Another alternative to an inefficient Arabic-based Kurdish alphabet has been the adaptation of the Roman script. The use of Latin letters for writing Kurdish dates back to the 18th century, when Europeans began to a studying to publish literary and folkloric texts. Most of the alphabets were, however, adapted for transcription, rather than for normal writing purposes. This is true even in the case of the “standard alphabet” for Kurdish proposed by K.R. Lipsius (1863: 136-137). The popularization of alphabets in Kurdistan was almost impossible, since most of them did not become known to even the native intellectuals.
Interest in Romanization had, since the late 19th century, become apparent among a number of nations which used the Arabic script. Soon after World War I, a number of Kurdish Intellectuals raised the question of changing the alphabet (Rondot 1935:6-1). In Iraq, the Department of Education, under authority of the British Expeditionary Force in Mesopotamia, was interested in popularizing a form of the Roman alphabet for Kurdish.

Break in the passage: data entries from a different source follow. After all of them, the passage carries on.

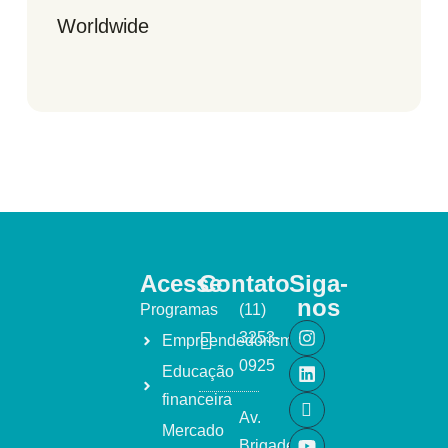
Worldwide
Acesse
Contato
Siga-
nos
Programas
(11)
3253-
Empreendedorismo
0925
Educação
financeira
Av.
Mercado
Brigadeiro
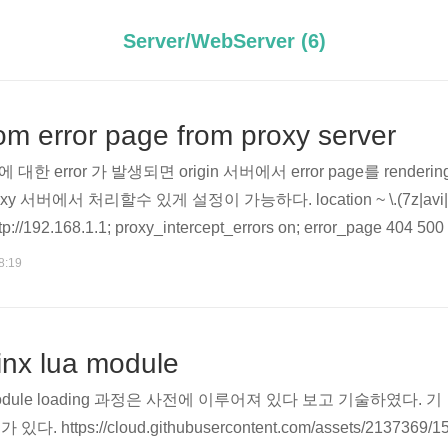
Server/WebServer (6)
m error page from proxy server
 error 가 발생되면 origin 서버에서 error page를 render
 서버에서 처리할수 있게 설정이 가능하다. location ~ \.(7z|avi|avif
s http://192.168.1.1; proxy_intercept_errors on; error_page 404 50
_page.html { root /tmp; ##
8:19
inx lua module
odule loading 과정은 사전에 이루어져 있다 보고 기술하였다. 기
. https://cloud.githubusercontent.com/assets/2137369/1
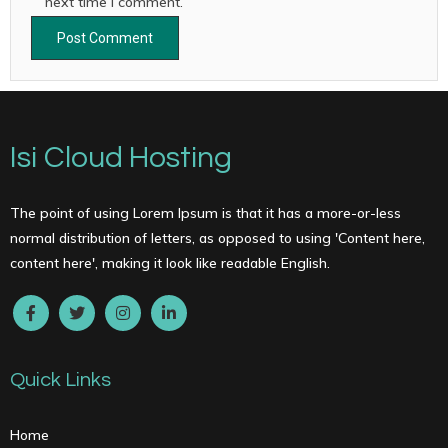
next time I comment.
Isi Cloud Hosting
The point of using Lorem Ipsum is that it has a more-or-less
normal distribution of letters, as opposed to using 'Content here,
content here', making it look like readable English.
Quick Links
Home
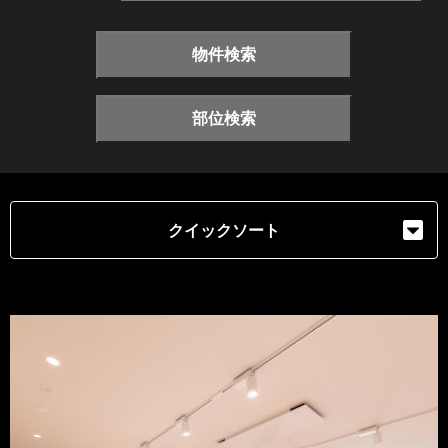
物件検索
部位検索
クイックソート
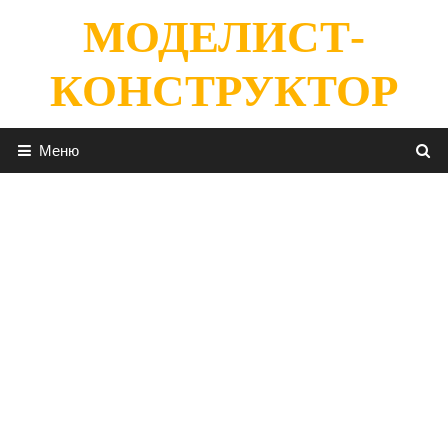
Перейти
МОДЕЛИСТ-
к
содержимому
КОНСТРУКТОР
Меню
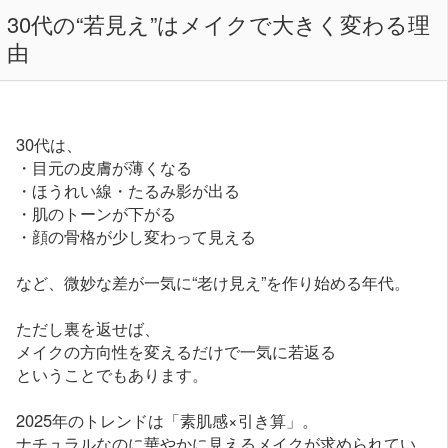
30代の“若見え”はメイクで大きく変わる理
由
30代は、
・目元の皮膚が薄くなる
・ほうれい線・たるみ影が出る
・肌のトーンが下がる
・顔の骨格が少し変わって見える
など、微妙な差が一気に“老け見え”を作り始める年代。
ただし裏を返せば、
メイクの方向性を変えるだけで一気に若返る
ということでもあります。
2025年のトレンドは「素肌感×引き算」。
ナチュラルなのに華やかに見えるメイクが求められてい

A booklet, Kitab i Awalamin i Qiraat Kurdi (The First Kurdish Reader), compiled by two teachers from Sulaymaniya assisted by two British officers, was published by the Department in 1920. Before long, the British authorities decided to put an Arab government in power in Baghdad, which was interested in the integration of the Kurds and, as a result, the Romanization effort was abandoned (cf. 5.1.0 to 5.1.4 on the language policy of the period).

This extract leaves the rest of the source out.